(SUPPLIED RECORDS begins)

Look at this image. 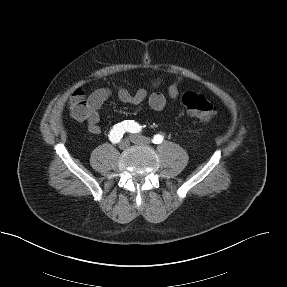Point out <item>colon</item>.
Wrapping results in <instances>:
<instances>
[{"mask_svg": "<svg viewBox=\"0 0 287 287\" xmlns=\"http://www.w3.org/2000/svg\"><path fill=\"white\" fill-rule=\"evenodd\" d=\"M182 103L187 113L202 121L208 122L215 118V106L203 95L187 92L182 96ZM72 116L79 121H84L89 114L88 100L80 90L76 91L69 104Z\"/></svg>", "mask_w": 287, "mask_h": 287, "instance_id": "1", "label": "colon"}]
</instances>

(SUPPLIED RECORDS ends)

In the records above, find each line with the string "instances" and list it.

## PROBLEM SOLUTION:
Wrapping results in <instances>:
<instances>
</instances>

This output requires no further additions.